## Instructions for the task:
Down to the final line, print the records below exactly and without pictures.

[Transcribed page contents]
***
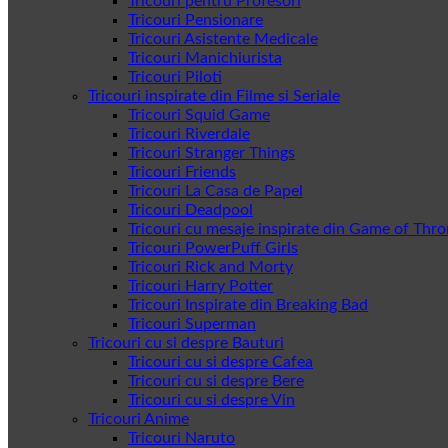
Tricouri pentru Profesori
Tricouri Pensionare
Tricouri Asistente Medicale
Tricouri Manichiurista
Tricouri Piloti
Tricouri inspirate din Filme si Seriale
Tricouri Squid Game
Tricouri Riverdale
Tricouri Stranger Things
Tricouri Friends
Tricouri La Casa de Papel
Tricouri Deadpool
Tricouri cu mesaje inspirate din Game of Thr
Tricouri PowerPuff Girls
Tricouri Rick and Morty
Tricouri Harry Potter
Tricouri Inspirate din Breaking Bad
Tricouri Superman
Tricouri cu si despre Bauturi
Tricouri cu si despre Cafea
Tricouri cu si despre Bere
Tricouri cu si despre Vin
Tricouri Anime
Tricouri Naruto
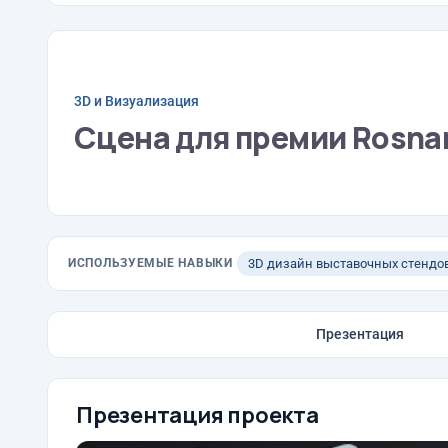
3D и Визуализация
Сцена для премии Rosna
ИСПОЛЬЗУЕМЫЕ НАВЫКИ
3D дизайн выставочных стендо
Презентация
Презентация проекта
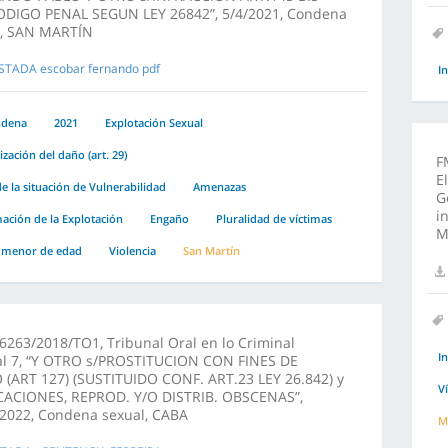
ODIGO PENAL SEGUN LEY 26842”, 5/4/2021, Condena
l, SAN MARTÍN
STADA escobar fernando pdf
I
ndena
2021
Explotación Sexual
zación del daño (art. 29)
F
E
e la situación de Vulnerabilidad
Amenazas
G
i
ción de la Explotación
Engaño
Pluralidad de víctimas
M
 menor de edad
Violencia
San Martín
6263/2018/TO1, Tribunal Oral en lo Criminal
I
al 7, “Y OTRO s/PROSTITUCION CON FINES DE
(ART 127) (SUSTITUIDO CONF. ART.23 LEY 26.842) y
V
CACIONES, REPROD. Y/O DISTRIB. OBSCENAS”,
/2022, Condena sexual, CABA
M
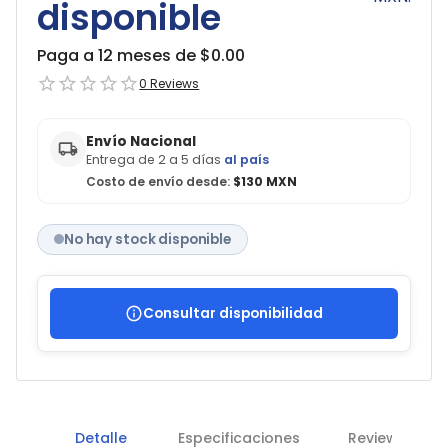
disponible
Paga a 12 meses de $
0.00
0
Reviews
Envío Nacional
Entrega de 2 a 5 días
al país
Costo de envío desde:
$130 MXN
No hay stock disponible
Consultar disponibilidad
Detalle
Especificaciones
Reviews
***
## Written answer:
Tricouri pentru Profesori
Tricouri Pensionare
Tricouri Asistente Medicale
Tricouri Manichiurista
Tricouri Piloti
Tricouri inspirate din Filme si Seriale
Tricouri Squid Game
Tricouri Riverdale
Tricouri Stranger Things
Tricouri Friends
Tricouri La Casa de Papel
Tricouri Deadpool
Tricouri cu mesaje inspirate din Game of Thr
Tricouri PowerPuff Girls
Tricouri Rick and Morty
Tricouri Harry Potter
Tricouri Inspirate din Breaking Bad
Tricouri Superman
Tricouri cu si despre Bauturi
Tricouri cu si despre Cafea
Tricouri cu si despre Bere
Tricouri cu si despre Vin
Tricouri Anime
Tricouri Naruto
3D и Визуализация
Сцена для премии Rosna
ИСПОЛЬЗУЕМЫЕ НАВЫКИ
3D дизайн выставочных стендо
Презентация
Презентация проекта
ODIGO PENAL SEGUN LEY 26842”, 5/4/2021, Condena
l, SAN MARTÍN
STADA escobar fernando pdf
I
ndena
2021
Explotación Sexual
zación del daño (art. 29)
F
E
e la situación de Vulnerabilidad
Amenazas
G
i
ción de la Explotación
Engaño
Pluralidad de víctimas
M
 menor de edad
Violencia
San Martín
6263/2018/TO1, Tribunal Oral en lo Criminal
I
al 7, “Y OTRO s/PROSTITUCION CON FINES DE
(ART 127) (SUSTITUIDO CONF. ART.23 LEY 26.842) y
V
CACIONES, REPROD. Y/O DISTRIB. OBSCENAS”,
/2022, Condena sexual, CABA
M
disponible
Paga a 12 meses de $
0.00
0
Reviews
Envío Nacional
Entrega de 2 a 5 días
al país
Costo de envío desde:
$130 MXN
No hay stock disponible
Consultar disponibilidad
Detalle
Especificaciones
Reviews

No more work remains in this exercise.